10° UNE SCENE SURREALISTE


Je suis surpris de me retrouver comme ça au milieu des prisonniers. On est loin des prisons françaises, du moins ce que j’ai pu en voir grâce à la télé, où les prisonniers peuvent discuter avec leur famille à travers une vitre ! A l’intérieur, je ne vois pas l’ombre d’un gardien par contre, dans le même espace, il y a des femmes, des enfants, des hommes aussi bien sûr et les prisonniers, vêtus de beige. L’administration est censée leur fournir un uniforme mais elle ne le fait pas, si bien que Paco porte des habits beiges que sa mère lui a rapportés et qu’il possédait déjà bien avant son arrestation. Je ne suis pas au bout de mes surprises. On emprunte un escalier qui nous conduit deux étages plus haut à une vaste salle de restaurant avec de grandes baies vitrées qui donne sur les montagnes boisées. Là, on rejoint à une table ses parents et sa sœur qui ont déjà sorti des victuailles d’un panier avec lequel ils sont arrivés. La scène est assez surréaliste, je comprends mieux maintenant la réponse qui m’avait été faite quand j’avais demandé comment ses filles prenaient la chose.
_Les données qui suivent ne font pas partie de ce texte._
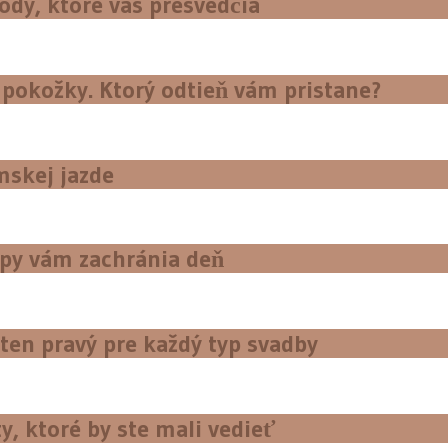
ody, ktoré vás presvedčia
 pokožky. Ktorý odtieň vám pristane?
mskej jazde
ipy vám zachránia deň
ten pravý pre každý typ svadby
y, ktoré by ste mali vedieť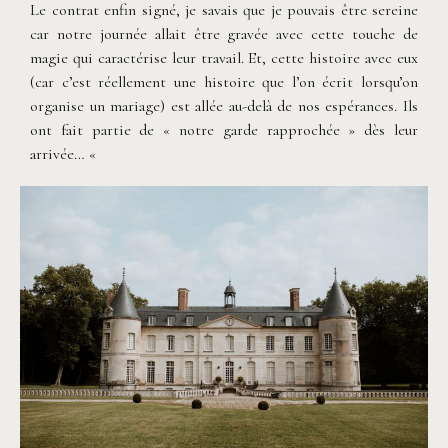
Le contrat enfin signé, je savais que je pouvais être sereine
car notre journée allait être gravée avec cette touche de
magie qui caractérise leur travail. Et, cette histoire avec eux
(car c’est réellement une histoire que l’on écrit lorsqu’on
organise un mariage) est allée au-delà de nos espérances. Ils
ont fait partie de « notre garde rapprochée » dès leur
arrivée… «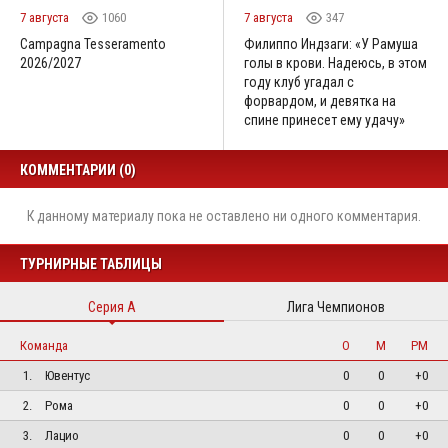
7 августа
1060
7 августа
347
Campagna Tesseramento
Филиппо Индзаги: «У Рамуша
2026/2027
голы в крови. Надеюсь, в этом
году клуб угадал с
форвардом, и девятка на
спине принесет ему удачу»
КОММЕНТАРИИ (0)
К данному материалу пока не оставлено ни одного комментария.
ТУРНИРНЫЕ ТАБЛИЦЫ
Серия А
Лига Чемпионов
Команда
О
М
РМ
1.
Ювентус
0
0
+0
2.
Рома
0
0
+0
3.
Лацио
0
0
+0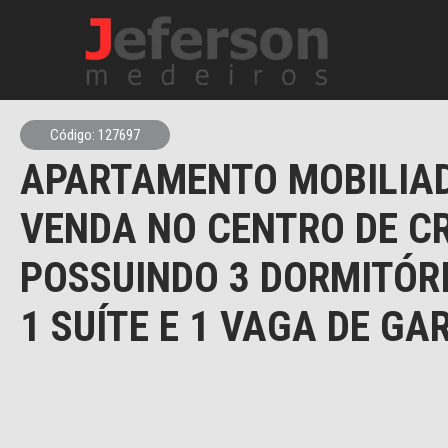
Código: 127697
APARTAMENTO MOBILIA
VENDA NO CENTRO DE C
POSSUINDO 3 DORMITÓR
1 SUÍTE E 1 VAGA DE G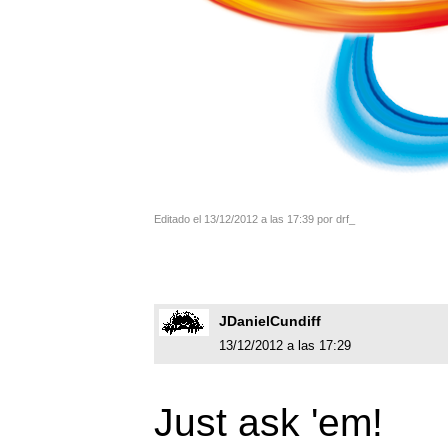
Editado el 13/12/2012 a las 17:39 por drf_
JDanielCundiff
13/12/2012 a las 17:29
Just ask 'em!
« - Dans un premier temps, on leur a dit que leur papa était en voyage et puis depuis que la

peine a été prononcée, elles vont le voir régulièrement.

- Et elles ne le vivent pas trop mal ?

- En fait, elles ne savent pas qu’il est prisonnier, on leur a dit qu’il travaillait là. »

Et effectivement, si on ne connaît pas les codes vestimentaires, on ne distingue pas les prisonniers de leurs visiteurs et il n’y a pas plus de gardien ici que dans le hall où j’ai retrouvé Paco.